- Work to be completed -
Each line of the data that mentions the string "drama" needs to be identified and copied.

◇ ◇ ◇ ◇ ◇ ◇ ◇

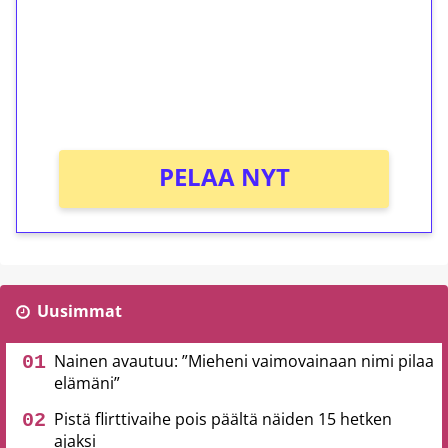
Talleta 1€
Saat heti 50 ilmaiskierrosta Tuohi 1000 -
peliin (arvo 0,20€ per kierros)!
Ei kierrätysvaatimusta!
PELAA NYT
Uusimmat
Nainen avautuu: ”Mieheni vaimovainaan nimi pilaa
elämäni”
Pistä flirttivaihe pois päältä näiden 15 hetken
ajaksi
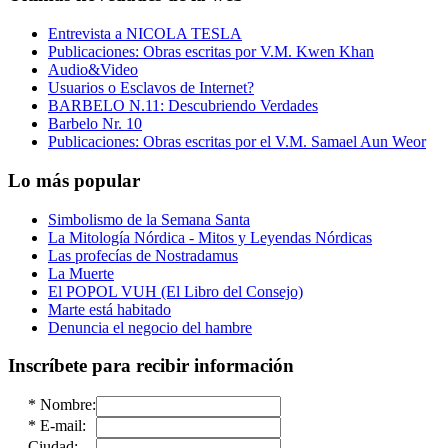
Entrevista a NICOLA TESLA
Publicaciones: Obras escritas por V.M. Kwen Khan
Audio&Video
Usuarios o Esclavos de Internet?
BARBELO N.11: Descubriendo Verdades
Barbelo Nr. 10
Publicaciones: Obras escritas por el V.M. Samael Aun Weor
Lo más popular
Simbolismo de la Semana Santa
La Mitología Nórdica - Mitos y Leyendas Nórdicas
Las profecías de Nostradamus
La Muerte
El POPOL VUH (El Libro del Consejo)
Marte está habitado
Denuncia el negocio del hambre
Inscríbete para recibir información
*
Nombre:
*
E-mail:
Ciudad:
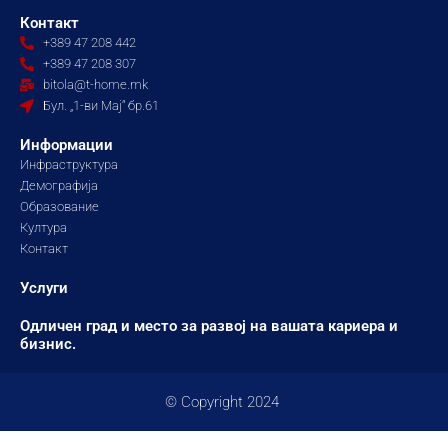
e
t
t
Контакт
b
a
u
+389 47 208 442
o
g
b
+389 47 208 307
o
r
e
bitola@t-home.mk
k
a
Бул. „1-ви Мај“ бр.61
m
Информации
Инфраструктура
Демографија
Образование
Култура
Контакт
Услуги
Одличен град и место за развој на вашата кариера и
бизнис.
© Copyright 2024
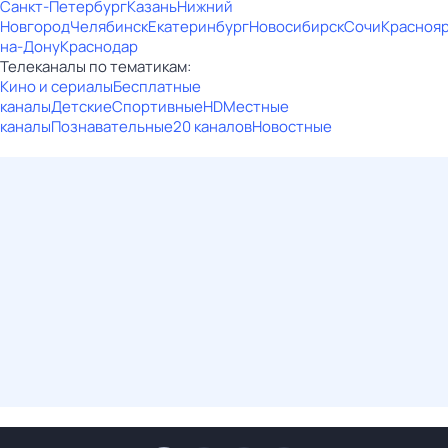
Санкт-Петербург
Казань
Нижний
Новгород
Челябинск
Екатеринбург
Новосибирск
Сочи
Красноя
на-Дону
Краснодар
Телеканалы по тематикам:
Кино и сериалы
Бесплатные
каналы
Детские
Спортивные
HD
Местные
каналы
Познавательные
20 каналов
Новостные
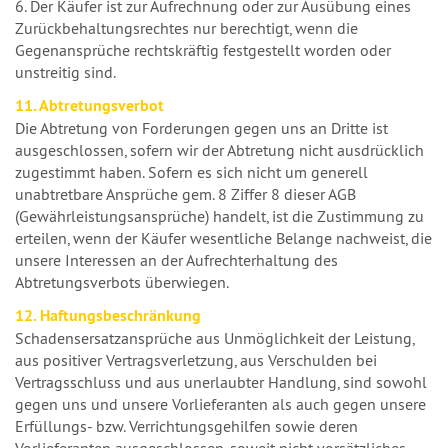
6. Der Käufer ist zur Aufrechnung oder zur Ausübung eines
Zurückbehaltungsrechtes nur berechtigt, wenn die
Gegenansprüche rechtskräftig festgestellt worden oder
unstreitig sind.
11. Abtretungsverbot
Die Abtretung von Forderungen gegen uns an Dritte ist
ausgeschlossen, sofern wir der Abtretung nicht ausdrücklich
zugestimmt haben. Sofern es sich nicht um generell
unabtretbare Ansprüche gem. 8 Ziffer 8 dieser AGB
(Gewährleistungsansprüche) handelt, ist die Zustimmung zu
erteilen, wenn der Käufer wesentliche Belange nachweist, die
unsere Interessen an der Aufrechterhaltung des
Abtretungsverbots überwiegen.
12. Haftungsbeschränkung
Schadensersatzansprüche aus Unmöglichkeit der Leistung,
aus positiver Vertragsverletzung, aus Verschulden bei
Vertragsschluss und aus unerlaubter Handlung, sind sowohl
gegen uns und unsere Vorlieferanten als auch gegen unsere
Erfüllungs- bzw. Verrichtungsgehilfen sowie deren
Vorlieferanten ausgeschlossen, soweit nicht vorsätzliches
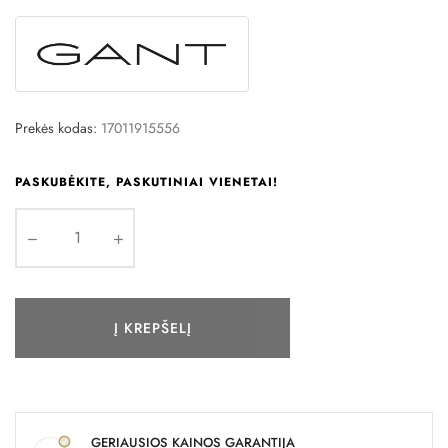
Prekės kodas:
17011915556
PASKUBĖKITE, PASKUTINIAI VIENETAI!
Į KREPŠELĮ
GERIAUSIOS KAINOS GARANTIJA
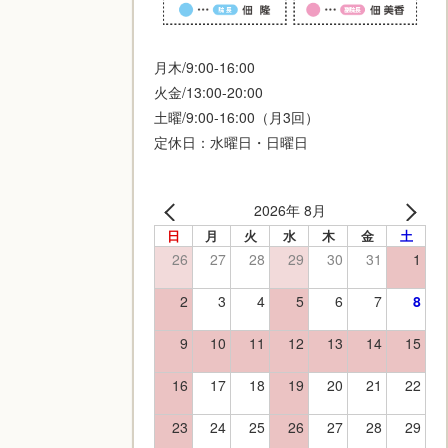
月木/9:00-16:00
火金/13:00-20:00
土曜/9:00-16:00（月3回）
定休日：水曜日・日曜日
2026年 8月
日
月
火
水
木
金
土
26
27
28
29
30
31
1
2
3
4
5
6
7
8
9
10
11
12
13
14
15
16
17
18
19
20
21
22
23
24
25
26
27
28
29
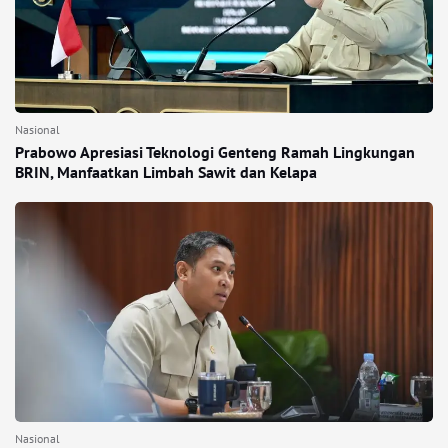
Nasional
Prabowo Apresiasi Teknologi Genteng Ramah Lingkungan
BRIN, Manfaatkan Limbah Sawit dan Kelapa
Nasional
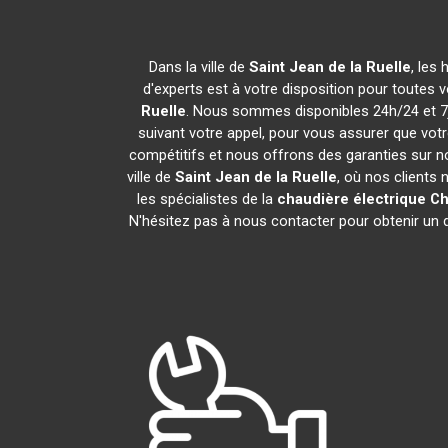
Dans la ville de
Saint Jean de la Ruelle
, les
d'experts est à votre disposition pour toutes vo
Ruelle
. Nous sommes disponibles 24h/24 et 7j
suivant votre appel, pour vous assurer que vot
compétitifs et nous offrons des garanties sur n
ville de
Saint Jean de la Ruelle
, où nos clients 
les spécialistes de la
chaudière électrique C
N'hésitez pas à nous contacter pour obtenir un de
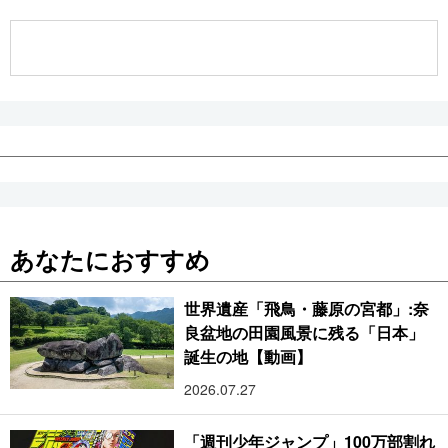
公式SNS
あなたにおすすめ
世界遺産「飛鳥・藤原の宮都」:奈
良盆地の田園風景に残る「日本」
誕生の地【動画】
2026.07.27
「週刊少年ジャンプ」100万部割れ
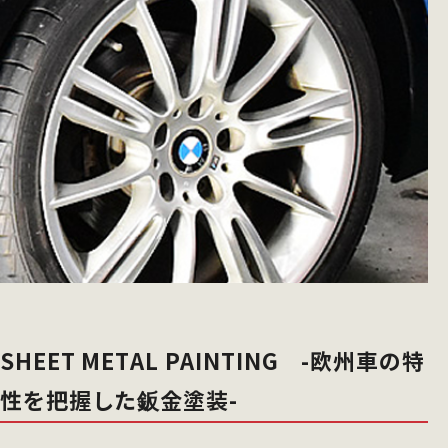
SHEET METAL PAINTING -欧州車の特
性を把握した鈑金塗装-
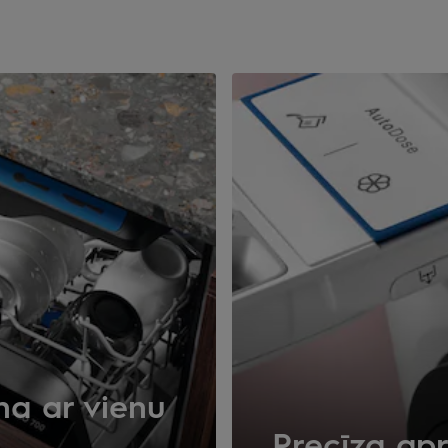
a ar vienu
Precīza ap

◇ ◇ ◇ ◇ ◇ ◇ ◇

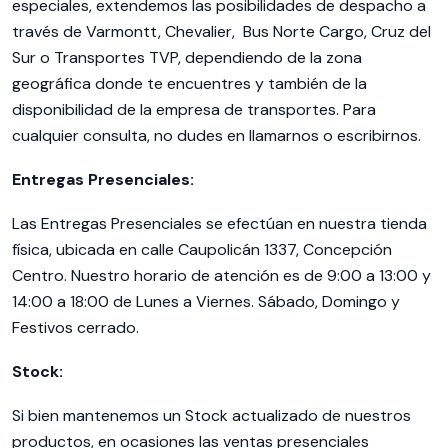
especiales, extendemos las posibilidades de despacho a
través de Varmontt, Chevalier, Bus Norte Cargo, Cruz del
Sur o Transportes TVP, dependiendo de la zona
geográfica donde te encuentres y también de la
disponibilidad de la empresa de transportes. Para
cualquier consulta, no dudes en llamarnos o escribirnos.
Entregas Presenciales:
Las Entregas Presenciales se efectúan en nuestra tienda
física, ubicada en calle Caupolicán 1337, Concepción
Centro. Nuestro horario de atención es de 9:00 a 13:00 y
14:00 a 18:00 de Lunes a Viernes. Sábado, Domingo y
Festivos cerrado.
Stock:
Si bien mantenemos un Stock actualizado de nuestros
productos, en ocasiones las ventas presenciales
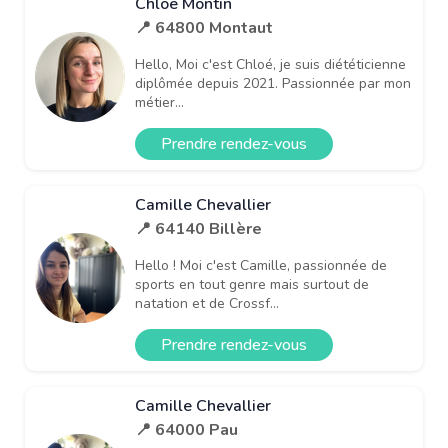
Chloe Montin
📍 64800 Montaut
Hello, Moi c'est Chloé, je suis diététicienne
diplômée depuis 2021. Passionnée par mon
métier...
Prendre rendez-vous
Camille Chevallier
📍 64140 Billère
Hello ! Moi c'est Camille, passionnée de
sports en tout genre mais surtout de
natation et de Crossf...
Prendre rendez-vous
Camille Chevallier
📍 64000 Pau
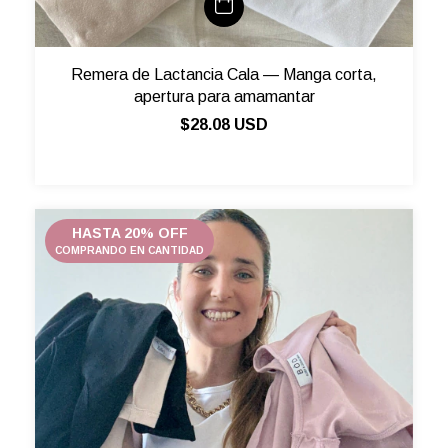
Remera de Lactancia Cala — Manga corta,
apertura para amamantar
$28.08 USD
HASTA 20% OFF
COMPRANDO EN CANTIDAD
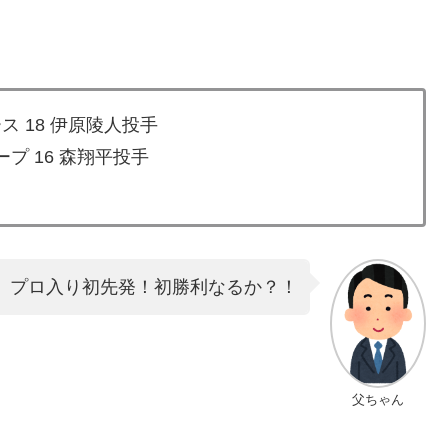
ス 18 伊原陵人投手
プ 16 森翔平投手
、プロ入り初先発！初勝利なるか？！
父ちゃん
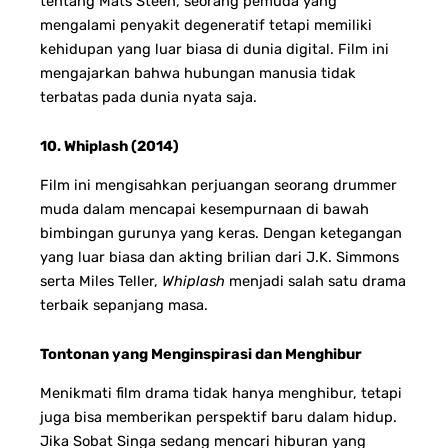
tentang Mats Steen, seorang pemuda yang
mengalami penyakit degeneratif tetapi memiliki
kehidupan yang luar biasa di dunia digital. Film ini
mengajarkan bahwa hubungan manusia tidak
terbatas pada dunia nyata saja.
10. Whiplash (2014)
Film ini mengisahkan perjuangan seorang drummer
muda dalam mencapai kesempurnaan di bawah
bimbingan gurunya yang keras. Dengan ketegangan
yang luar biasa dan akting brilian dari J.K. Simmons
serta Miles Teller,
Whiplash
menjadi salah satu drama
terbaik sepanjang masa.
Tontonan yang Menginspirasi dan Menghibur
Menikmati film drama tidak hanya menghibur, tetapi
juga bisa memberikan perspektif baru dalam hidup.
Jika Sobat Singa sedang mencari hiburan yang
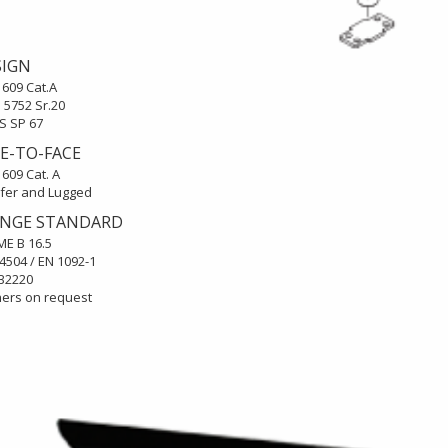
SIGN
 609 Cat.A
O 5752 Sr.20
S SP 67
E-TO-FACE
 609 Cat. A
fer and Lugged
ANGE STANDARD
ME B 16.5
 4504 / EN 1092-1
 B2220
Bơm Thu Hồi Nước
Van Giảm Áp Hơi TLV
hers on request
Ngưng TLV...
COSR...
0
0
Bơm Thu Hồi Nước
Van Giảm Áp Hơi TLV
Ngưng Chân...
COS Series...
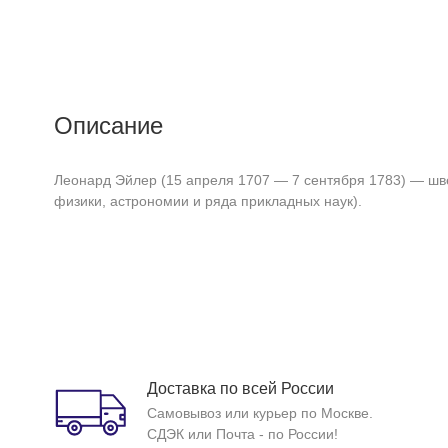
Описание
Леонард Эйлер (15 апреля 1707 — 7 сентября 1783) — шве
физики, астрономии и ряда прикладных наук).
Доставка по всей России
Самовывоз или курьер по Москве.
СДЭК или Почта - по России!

◇ ◇ ◇ ◇ ◇ ◇ ◇

- Response below -
menjadi salah satu drama
Menikmati film drama tidak hanya menghibur, tetapi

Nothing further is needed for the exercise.